++++ SOURCE INFORMATION

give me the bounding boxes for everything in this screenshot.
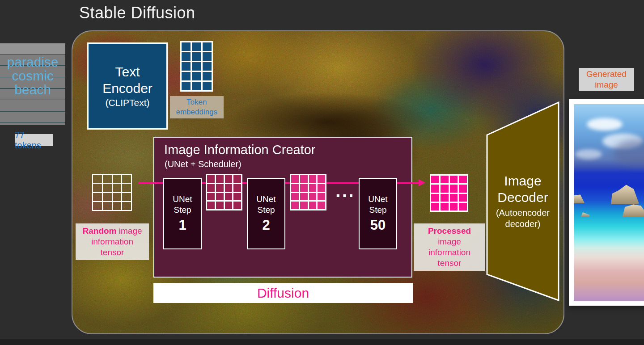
grid-cell <box>207 175 215 183</box>
grid-cell <box>203 42 212 51</box>
grid-cell <box>291 175 299 183</box>
text-encoder-subtitle: (CLIPText) <box>105 97 149 109</box>
grid-cell <box>431 194 439 202</box>
grid-cell <box>112 183 122 192</box>
image-decoder-subtitle: (Autoencoder decoder) <box>487 207 559 230</box>
grid-cell <box>182 52 191 61</box>
processed-tensor-label: Processed image information tensor <box>414 223 485 271</box>
grid-cell <box>207 202 215 209</box>
grid-cell <box>441 194 449 202</box>
grid-cell <box>192 42 201 51</box>
grid-cell <box>233 175 241 183</box>
latent-grid-step2 <box>290 174 326 210</box>
grid-cell <box>203 62 212 71</box>
iic-subtitle: (UNet + Scheduler) <box>165 159 242 169</box>
rock-shape <box>623 204 644 217</box>
grid-cell <box>459 203 467 210</box>
grid-cell <box>203 82 212 90</box>
stable-diffusion-canvas: Text Encoder (CLIPText) Token embeddings… <box>72 30 564 334</box>
grid-cell <box>182 72 191 80</box>
grid-cell <box>182 42 191 51</box>
grid-cell <box>225 202 233 209</box>
grid-cell <box>216 202 224 209</box>
generated-image-label: Generated image <box>579 68 634 91</box>
grid-cell <box>122 183 131 192</box>
grid-cell <box>182 62 191 71</box>
slide: { "page": { "title": "Stable Diffusion" … <box>0 0 644 345</box>
grid-cell <box>192 52 201 61</box>
grid-cell <box>441 185 449 192</box>
grid-cell <box>192 62 201 71</box>
grid-cell <box>192 72 201 80</box>
grid-cell <box>318 184 325 192</box>
grid-cell <box>122 174 131 183</box>
grid-cell <box>225 193 233 201</box>
processed-tensor-label-bold: Processed <box>428 226 471 236</box>
grid-cell <box>93 202 102 210</box>
text-encoder-box: Text Encoder (CLIPText) <box>87 42 168 130</box>
token-embeddings-label: Token embeddings <box>170 96 224 118</box>
grid-cell <box>431 203 439 210</box>
image-decoder-text: Image Decoder (Autoencoder decoder) <box>487 172 559 230</box>
random-tensor-label: Random image information tensor <box>76 223 149 260</box>
random-tensor-label-bold: Random <box>82 226 116 236</box>
unet-step-label: UNet Step <box>253 194 280 215</box>
grid-cell <box>233 184 241 192</box>
grid-cell <box>309 202 317 209</box>
unet-step-number: 2 <box>262 217 270 233</box>
grid-cell <box>459 185 467 192</box>
grid-cell <box>102 174 112 183</box>
grid-cell <box>291 184 299 192</box>
grid-cell <box>203 52 212 61</box>
grid-cell <box>216 184 224 192</box>
ellipsis: ... <box>335 189 353 193</box>
prompt-paper: paradise cosmic beach <box>0 43 65 125</box>
grid-cell <box>216 193 224 201</box>
rock-shape <box>574 194 585 203</box>
grid-cell <box>431 185 439 192</box>
grid-cell <box>459 176 467 183</box>
diffusion-banner: Diffusion <box>153 283 413 303</box>
grid-cell <box>318 202 325 209</box>
grid-cell <box>102 193 112 202</box>
processed-tensor-grid <box>430 174 468 212</box>
grid-cell <box>450 203 458 210</box>
flow-arrowhead-icon <box>419 179 425 186</box>
grid-cell <box>112 193 122 202</box>
grid-cell <box>309 175 317 183</box>
grid-cell <box>203 72 212 80</box>
grid-cell <box>225 175 233 183</box>
grid-cell <box>207 193 215 201</box>
grid-cell <box>450 185 458 192</box>
generated-image-frame <box>569 99 644 306</box>
unet-step-label: UNet Step <box>364 194 391 215</box>
page-title: Stable Diffusion <box>79 4 195 22</box>
grid-cell <box>441 176 449 183</box>
grid-cell <box>182 82 191 90</box>
grid-cell <box>112 174 122 183</box>
cloud-shape <box>575 149 602 159</box>
grid-cell <box>93 193 102 202</box>
grid-cell <box>309 193 317 201</box>
grid-cell <box>192 82 201 90</box>
grid-cell <box>459 194 467 202</box>
iic-title: Image Information Creator <box>164 143 315 157</box>
grid-cell <box>122 202 131 210</box>
latent-grid-step1 <box>206 174 242 210</box>
grid-cell <box>225 184 233 192</box>
grid-cell <box>318 193 325 201</box>
grid-cell <box>431 176 439 183</box>
image-decoder-title: Image Decoder <box>487 172 559 206</box>
grid-cell <box>233 193 241 201</box>
grid-cell <box>291 202 299 209</box>
unet-step-50-box: UNet Step 50 <box>359 178 397 249</box>
grid-cell <box>216 175 224 183</box>
processed-tensor-label-rest: image information tensor <box>428 237 470 268</box>
unet-step-number: 50 <box>370 217 386 233</box>
grid-cell <box>291 193 299 201</box>
unet-step-2-box: UNet Step 2 <box>247 178 285 249</box>
grid-cell <box>207 184 215 192</box>
grid-cell <box>300 184 308 192</box>
cloud-shape <box>587 118 623 130</box>
grid-cell <box>122 193 131 202</box>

++++++++

Find each line of the data above that holds the word "bold", then copy it.

RESPONSE BOX:
processed-tensor-label-bold: Processed <box>428 226 471 236</box>
random-tensor-label-bold: Random <box>82 226 116 236</box>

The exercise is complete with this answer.